In the lead up to the big ESMO meeting this weekend, investigators for Incyte $INCY say that they tracked progression-free survival rates of 74 percent and 57 percent after 6 months and 12 months. The study has not yet matured enough for the researchers to pin down a median PFS rate. But the complete response rate has increased slightly to 26%.
In a statement, Incyte noted:
The objective response rate (ORR) and disease control rate (DCR) remained consistent with the previously published abstract data, at 58 percent (12 months) and 74 percent (6 months), respectively. All responses are confirmed and ongoing (median follow-up among responders 56 plus [range of 46 to 90 plus] weeks).
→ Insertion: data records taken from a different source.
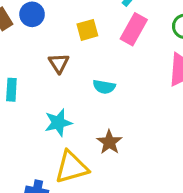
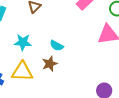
cyan semicircle: (104, 87) -> (57, 46), moved

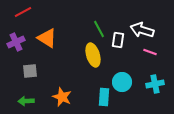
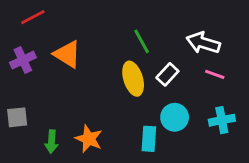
white rectangle: (118, 40) -> (167, 74), moved, turned 35
gray square: (30, 71) -> (17, 117), moved
green arrow: (26, 101) -> (51, 142), moved, turned -84

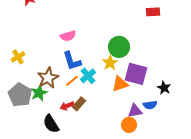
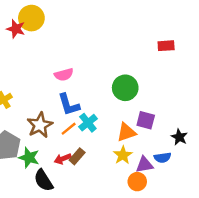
yellow star: (110, 63) -> (123, 155), moved
purple square: (136, 74) -> (146, 120), size x0.7
green star: (39, 93) -> (29, 158), moved, turned -30

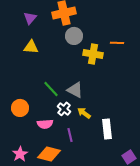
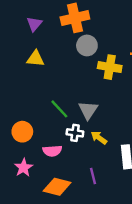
gray triangle: (75, 90) -> (88, 110), turned 36
white cross: (64, 109) -> (75, 133), turned -32
purple line: (70, 135) -> (93, 176), moved
pink star: (20, 154) -> (24, 168), moved

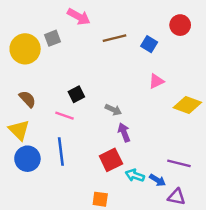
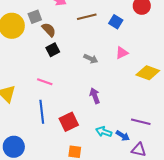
black square: (76, 94) -> (53, 50), moved
brown semicircle: (27, 99) -> (49, 30), moved
gray arrow: (113, 110) -> (91, 59), moved
blue circle: (27, 159) -> (14, 147), moved
red square: (111, 160) -> (69, 122), moved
RBC’s Simos Simeonidis offered a quick thumbs up on the results this morning, noting that the data look good compared to rival combinations. He ticked off reasons for optimism:
1) after three more months of follow-up, since the March 28th data cutoff of the abstract, the PFS was not reached; this increases our confidence that the combo of epacadostat+pembro will end up with mPFS that will be superior of the ipi+nivo combo (mPFS 11.5 months); 2) the 12- and 6-month PFS discussed in the poster of 57% and 74%, respectively, compare favorably with the respective PFS of results from trials of other immunotherapy regimens; 3) the response rate remained robust and steady, including an additional patient whose PR became a CR; all this while the responses remained durable; 4) 83% (5/6) of melanoma patients treated with 100mg or more of epacadostat were responders; 5) the safety of the combination remained benign, both in terms of numbers (19% G3/4) and in terms of types of TEAEs. There are data in the poster about responses in additional tumors, including lung and kidney; however, we have a harder time having as strong an opinion on them, given the small number of patients tested in each tumor type. Our key takeaway is that epacadostat is a very active and safe agent in melanoma and this data presentation appears to confirm/reinforce the company’s decision to move into the Phase III setting.
Incyte has been running Phase I and Phase II studies of the combo in a range of tumor types. It launched the Phase III pivotal trial in June, with plans to report data in 2018.
These kinds of combination studies involving checkpoint drugs have become all the rage in the oncology field. Incyte in particular, though, has been busily partnering with a variety of drugs, spurring high hopes that it’s getting closer to the market with a leading IDO1 drug. The therapy targets a mechanism used by cancer cells to avoid an immune system attack, and a combo with a checkpoint would seem to offer a one-two punch allowing a full-on immune response to cancer cells.
“We are excited to share further data with additional follow-up from the Phase 1 portion of the ECHO-202 study,” said Steven Stein, Incyte’s chief medical officer, in a statement. “The durable responses seen in patients with treatment-naïve advanced or metastatic melanoma reaffirm the activity of this immunotherapy combination, and we look forward to the read-out of ECHO-301, the ongoing, pivotal Phase III trial.”